Vòria nascono nel 2009 per la passione e volontà di Walter Santoro (archeologo, etnomusicologo, musicista e docente di tamburi a cornice). Il nome identifica l’espressione musicale del gruppo: Vòria, il freddo vento di nord-est che accompagna da millenni l’inverno dei molisani. L’ensemble Vòria attinge e dipana il suo curriculum musicale guardando in primis alla sua terra d’origine: il Molise. Musa ispiratrice delle sue musiche, il Molise racconta attraverso i musici-giullari dei Vòria i suoi pregressi storici con il Sannio e i Sanniti e la Contea di Molise, la sua millenaria storia montana e pastorale attraverso i tratturi e suoi narratori quali Jovine e Cirese, per arrivare alle sue melodie di terra nelle più belle suonate contadine eseguendo tarantelle con gli strumenti autoctoni quali zampogna, organetto e tamburello. Il repertorio attinge dunque largamente ad autori molisani; diversi brani dei Vòria sono per l’appunto d’autore.

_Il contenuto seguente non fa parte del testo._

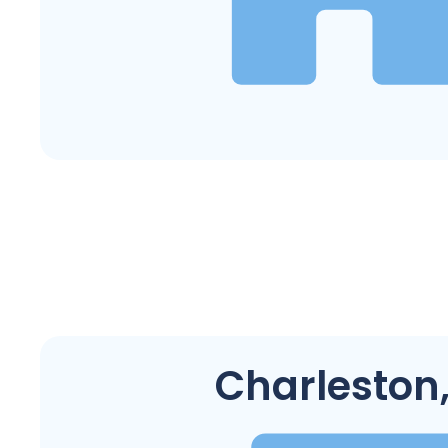
Charleston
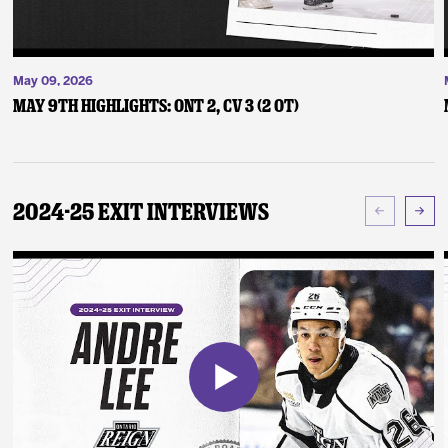
May 09, 2026
May 9th Highlights: ONT 2, CV 3 (2 OT)
2024-25 Exit Interviews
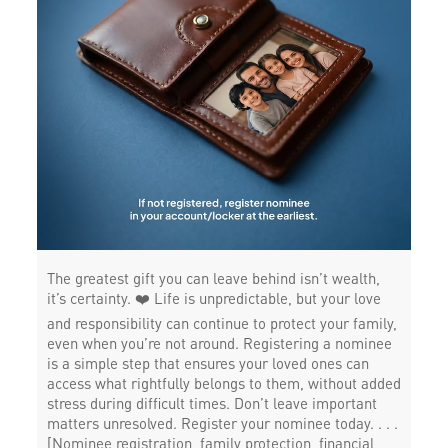
The greatest gift you can leave behind isn’t wealth,
it’s certainty. ❤️ Life is unpredictable, but your love
and responsibility can continue to protect your family,
even when you’re not around. Registering a nominee
is a simple step that ensures your loved ones can
access what rightfully belongs to them, without added
stress during difficult times. Don’t leave important
matters unresolved. Register your nominee today. . . .
[Nominee registration, family protection, financial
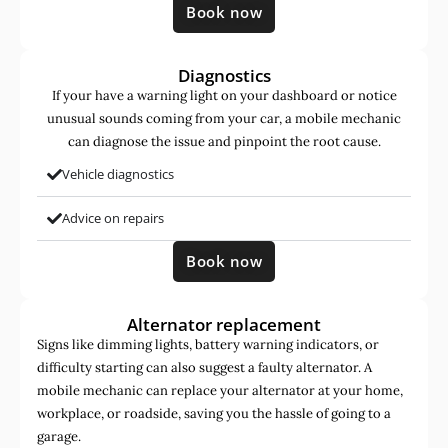
Book now
Diagnostics
If your have a warning light on your dashboard or notice
unusual sounds coming from your car, a mobile mechanic
can diagnose the issue and pinpoint the root cause.
Vehicle diagnostics
Advice on repairs
Book now
Alternator replacement
Signs like dimming lights, battery warning indicators, or
difficulty starting can also suggest a faulty alternator. A
mobile mechanic can replace your alternator at your home,
workplace, or roadside, saving you the hassle of going to a
garage.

Allegramente i musici raccontano anche le contraddizioni del popolo molisano, nei suoi proverbi, nel suo dialetto, nel costruire e disfare il loro detto per eccellenza “Lassa stà ‘u munne cumme ze trove”, ma anche nell’essere fieramente MoLLisani. Gli strumenti dei Vòria allargano e fondono i lori stili con l’introduzione di strumenti classici quali mandolino, chitarra classica, viola e violino, sino al flicorno, alla tromba a tiro e alla lira greca. Accanto alla salvaguardia della tradizione popolare molisana i Vòria percorrono con le loro musiche un excursus geografico-musicale che spazia alle melodie delle contermini regioni mediterranee, dalla pizzica-pizzica salentina, alle tarantelle di Calabria e Sicilia, ai suoni vesuviani delle tammurriate, sconfinando l’Oltrepò con gighe, bourées e rondò sino ai ritmi tzigani dei rom balcanici, l’Yiddish ebraico, ai lembi d’Irlanda, alle bohemienne di Francia, alle suonate galiziane. I Vòria si avvalgono durante le loro performance del corpo di danza popolare del Centro Scarpette Rosse di Campobasso diretto da Francesca Sara Spallone, coinvolgendo il pubblico in uno spettacolo di vera bellezza. Hanno all’attivo diverse partecipazioni ad importanti festival di world music, selezioni world, cinema e cortometraggi, spot televisivi, prestando la loro esperienza a lavori teatrali e convegni, unendo ed edulcorando storia, archeologia e folklore senza perdere mai di vista il contatto con la terra e soprattutto, con il gelido vento che ispira le loro musiche, la Vòria.